# Bonterra Park at Bennicassim



## Tmax (Aug 5, 2006)

Hi, Anyone staying there at present ? Thinking of heading down there at the end of the month and wondered what the weather is like and if there are many empty spaces on site. I know in previous years it got quite crowded after New Year.

Regards, Tom


Toujours a Vacances !


----------



## boggy (Sep 24, 2007)

Stayed there from Saturday to today, shorts and T-shirt from 10am to 4pm, it's been approx 16 to 18 deg. There are plenty of space's available. 

Arrived in La-Manga today for the C&CC rally for 2 weeks very warm and sunny, it's been like this since Xmas.

John


----------



## gofer (Feb 8, 2010)

try and get down for the festival i think its near the end of the month its well worth seeing


----------



## teemyob (Nov 22, 2005)

gofer said:


> try and get down for the festival i think its near the end of the month its well worth seeing


Yes, A couple of members on here have recommended the festivals.
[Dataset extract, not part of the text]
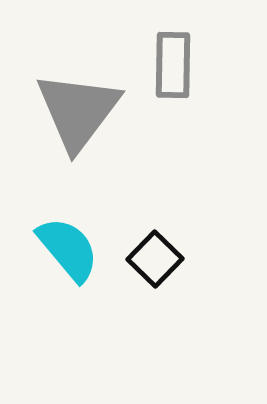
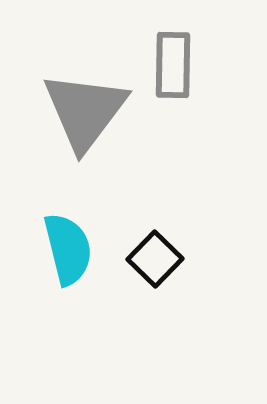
gray triangle: moved 7 px right
cyan semicircle: rotated 26 degrees clockwise
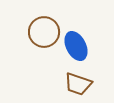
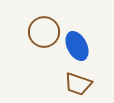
blue ellipse: moved 1 px right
There is another site in Benicassim but they lock you in (or out!) with huge iron gates at 10:30pm

Bontera park has a security guard on and you can come and go as you please.

TM


----------



## medsteps (Jul 1, 2008)

Bonterra park is great 
go there every year, meet a great crowd of people, lots to do very friendly site, everything is close to hand,supermarkets/ prom/ beach and the town which as a market
cyclists/runners and walkers will love it 

cant wait to go
steps


----------